To me the interesting thing is to figure out why Numba can create better code than Julia, while the compiler presumably have even less information.

What is the Julia compiler missing? How can it be improved? This benchmark shows there are some gains to be had in a usecase that is probably hit quite often.

20 Likes

100% agree

1 Like

What about the GPU versions? Are possible CUDA versions comparable to the ones there?
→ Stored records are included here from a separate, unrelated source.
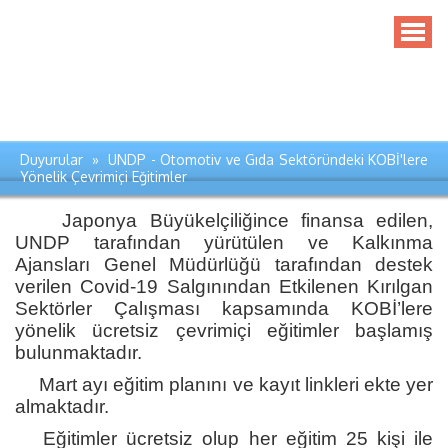
Duyurular » UNDP - Otomotiv ve Gıda Sektöründeki KOBİ'lere
Yönelik Çevrimiçi Eğitimler
Japonya Büyükelçiliğince finansa edilen,
UNDP tarafından yürütülen ve Kalkınma
Ajansları Genel Müdürlüğü tarafından destek
verilen Covid-19 Salgınından Etkilenen Kırılgan
Sektörler Çalışması kapsamında KOBİ’lere
yönelik ücretsiz çevrimiçi eğitimler başlamış
bulunmaktadır.
Mart ayı eğitim planını ve kayıt linkleri ekte yer
almaktadır.
Eğitimler ücretsiz olup her eğitim 25 kişi ile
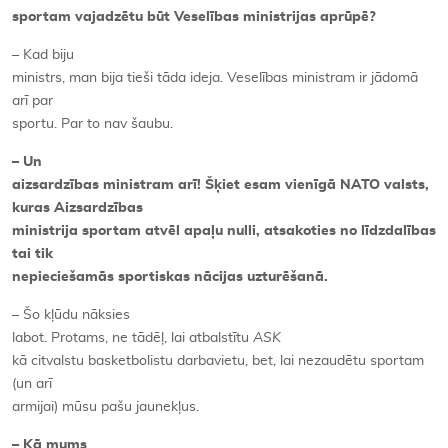
sportam vajadzētu būt Veselības ministrijas aprūpē?
– Kad biju
ministrs, man bija tieši tāda ideja. Veselības ministram ir jādomā
arī par
sportu. Par to nav šaubu.
– Un
aizsardzības ministram arī! Šķiet esam vienīgā NATO valsts,
kuras Aizsardzības
ministrija sportam atvēl apaļu nulli, atsakoties no līdzdalības
tai tik
nepieciešamās sportiskas nācijas uzturēšanā.
– Šo kļūdu nāksies
labot. Protams, ne tādēļ, lai atbalstītu
ASK
kā citvalstu basketbolistu darbavietu, bet, lai nezaudētu sportam
(un arī
armijai) mūsu pašu jaunekļus.
– Kā mums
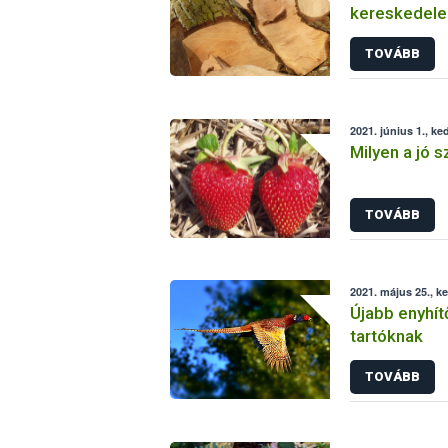
kereskedele
TOVÁBB
2021. június 1., ke
Milyen a jó 
TOVÁBB
2021. május 25., k
Újabb enyhít
tartóknak
TOVÁBB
don’t have a CUDA device right now

Sort of unrelated, I think abomination and inexcusable are a bit strong of words to use in this thread. The point was to get to the bottom of why the Julia version is slower, and I think your rhetoric is unnecessary, distracting, and unhelpful.

5 Likes

No, β€˜abomination’ isn’t nearly strong enough for unnecessary allocations. (Just read it as somewhat tongue-in-cheek.)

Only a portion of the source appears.